Bunun haricinde çok önemli bir konuya daha değinmek istiyorum. Endojen (içten gelen, vücudumuzun ürettiği hormon) oksitosin doğum sırasında sürekli olarak değil, pulsasyonlarla (aralıklı) salgılanır. Bu, uterusun sürekli olarak oksitosine maruz kalmamasını ve dolayısıyla kasılmalar arasında doğal duraklamaların olmasını sağlar. 

Sentetik oksitosin aralıklı olarak değil, sürekli olarak ve bazen çok daha yüksek dozda uygulandığından, oksitosine karşı bir duyarsızlık ortaya çıkabilir.  Bu hiperstimülasyonA yol açabilmektedir. Bu durumda bebeğin sıkıntıya girmesine yol açar çünkü fetüsün doğumun duraklamaları sırasında toparlanma fırsatları yetersizdir.

Vücut çok fazla oksitosin kaydettiğinde oksitosine karşı daha az duyarlı hale gelebilir (vücut daha sonra oksitosin reseptörlerinin sayısını azaltır). Vücudun oksitosine karşı duyarsızlığı nedeniyle doğum gecikebilir, daha uzun bir ıkınma aşaması olabilir ve muhtemelen bu, aşırı kanama riskini çoğaltır. Literatürde uterus rüptürü ve perine yırtıklarının riskinin arttığı da bildirilmektedir.

Sentetik oksitosin kullanımı ile doğum sonrası depresyon veya anksiyete bozukluğu arasında ilişki olduğunu gösteren çalışmalar mevcut ancak bu ilişkiyi göstermeyen çalışmalar da var. 
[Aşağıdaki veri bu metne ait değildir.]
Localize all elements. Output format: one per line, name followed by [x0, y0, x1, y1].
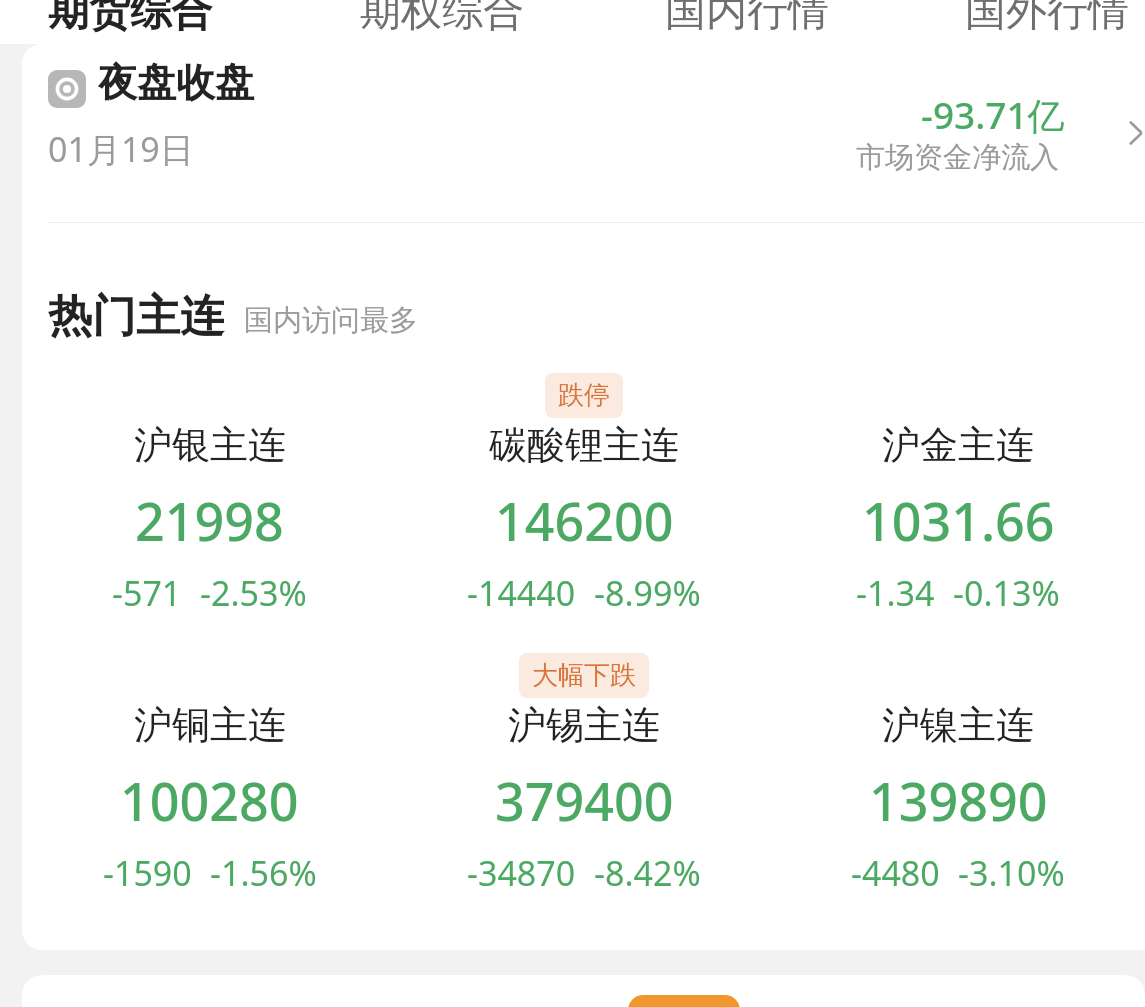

Tabiki dezavantajların haricinde oksitosin doğum esnasında gerektiği yerlerde hayat kurtarabilen önemli bir hormondur.

Doğumun indüksiyonu anne ve çocukta morbidite ve mortaliteyi önlemek için önemli bir müdahale olabilir. Öte yandan bu müdahalenin dezavantajları da bulunmaktadır. Doğumu teşvik etmek için giderek daha fazla gösterge verildiğinden, teşvik edilen kadınların sayısı yıllardır artıyor. Girişin gerekliliği ile bununla ilgili dezavantajlar arasında bir denge kurmak zordur ancak saglik uzmanlari ve hasta için çok önemlidir. Sağlık uzmanlari kanıta dayalı uygulama ilkesiyle çalışabilmesi için avantaj ve dezavantajları konusunda yeterli bilgiye sahip olması önemlidir. Danışanın ortak karar alma yoluyla iyi bilgilendirilmesi önemlidir, böylece kendi değerlerine ve bilimsel bilgilere dayanarak seçim yapabilir.